この記事でも、あえて最後に鹿児島県警の問題を記している。

 

昨日のブログでも示したが、鹿児島県警の元生活安全部長の本田氏が告発した内容は以下の項目だ。

これが公益通報でなければなんだというんだろう?

 
事件の経過

 

 

 

これまでのブログで、何度も鹿児島県警本部長の不祥事隠蔽疑惑について触れてきたが、

鹿児島県と兵庫県とで一番違っている点は、鹿児島県の疑惑問題ではその処理にあたって、上級の組織である「警察庁」が相談を受けて、この事案処理に関係してしまったということだ。

 

兵庫県の今回の問題は、自己中パワハラ知事とその取り巻き幹部職員による暴走だということで、今後の関係者の進退問題と処分で事は解決するだろうが、

 

鹿児島の方は、そうは簡単には済まない。

何しろ「警察庁」のメンツがかかっている。

 

なぜなら、警察庁は「特別監察」に入る直前の6月24日に、鹿児島県警本部長の不祥事隠蔽の事実は無いと宣言してしまったのだ。

つまりその時点で、たぶん不祥事隠蔽にかかる問題で外部の調査があっても、隠蔽があったという「証拠」が無いことを確認した、ということだろう。

何しろ、本田氏の告発文を「家宅捜索」で入手したのは4月8日だから、6月下旬までなら如何様にでも「証拠隠滅」に必要な時間はたっぷりあったのだから。

 

例えば、告発した本田氏は、「盗撮」事件が枕崎署から報告された23年12月22日に、直ちに県警本部長に「本部長指揮事件指揮簿」を作成して伺いを立て、結局「泳がせておこう」だとか「最後のチャンスをやろう」だとか言われて、本部長の印鑑がもらえなかった、と言っている。

 

だとすれば、その指揮簿が実際には残っていたはずだが、県警本部長はこの件で本田氏と会ったことは無いと言い、

県警も会見で、22日に「盗撮」事件で本部長に口頭報告したのが、盗撮事件の所管の部署でもない『首席監察官』であったこと。

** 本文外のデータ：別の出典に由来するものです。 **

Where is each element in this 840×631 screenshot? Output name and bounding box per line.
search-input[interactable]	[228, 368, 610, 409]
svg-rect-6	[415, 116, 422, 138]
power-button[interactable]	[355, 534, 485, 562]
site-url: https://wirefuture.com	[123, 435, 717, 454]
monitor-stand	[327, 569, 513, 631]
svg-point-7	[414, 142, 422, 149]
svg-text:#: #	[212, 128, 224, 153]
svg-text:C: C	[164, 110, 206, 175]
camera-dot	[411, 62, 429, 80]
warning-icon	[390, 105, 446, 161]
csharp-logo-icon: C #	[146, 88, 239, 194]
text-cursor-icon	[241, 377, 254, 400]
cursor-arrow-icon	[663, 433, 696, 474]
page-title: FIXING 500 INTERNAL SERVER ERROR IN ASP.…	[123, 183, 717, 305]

そして、所轄署への本部長指示の連絡がミスって「捜査中止の2日間」が生じてしまって、所轄署からの再度確認の電話があって捜査再開の指示をしたが、その際の記録は取っていない、と言っているのだ。

 

都合の悪い書面は残ってないのだが、これって、如何にも後から取って付けたような事実経過の説明に思えてならないのだ。

 

この件については、昨日のブログでかなり詳細に、不可思議な点について言及したが、あえて、問題点を再度簡単に言えば、

 

「捜査中止の2日間」以降の所轄署の捜査なるものの動きを見れば、実態的には「泳がせる」「最後のチャンスをやる」と言った趣旨に従った動きにしか見えず、実際には捜査継続の動きは無いようにしか見えないのだ。

 

本田氏の供述が正しいのなら、彼は本部長の指示を正確にメールなどでも所轄署に伝えたであろうから、県警が言う「捜査の再開」は無かったとみることもできる。

 

所轄署は直ちに本部長指示の「盗撮」テーマの研修に取り組み、それを年内に済ませている。(指示があったのは12月の22日だ。そして、23,24日は土日で警察以外はお休みだ、年内に研修実施はかなりのスピードだと思う。)

 

年が明けて1月17日には、被害者立ち合いのもとに実況見分を行い被害届を作成となるが(この日付が県警の最初の会見では日時が間違っていたりしたが、それは何を示唆しているんだろう?)、これは捜査の継続というよりは、もともと12月に被害を訴えているので、流れとしての処理で「実況見分はして被害届は受理した」ということにしていたとも考えられる。

 

それが、そうだと思えるのは、教養という名の「研修」に犯人も参加させているし、3月19日に「犯人浮上報告書」が作られるも、本部長への報告はされないママとなっている。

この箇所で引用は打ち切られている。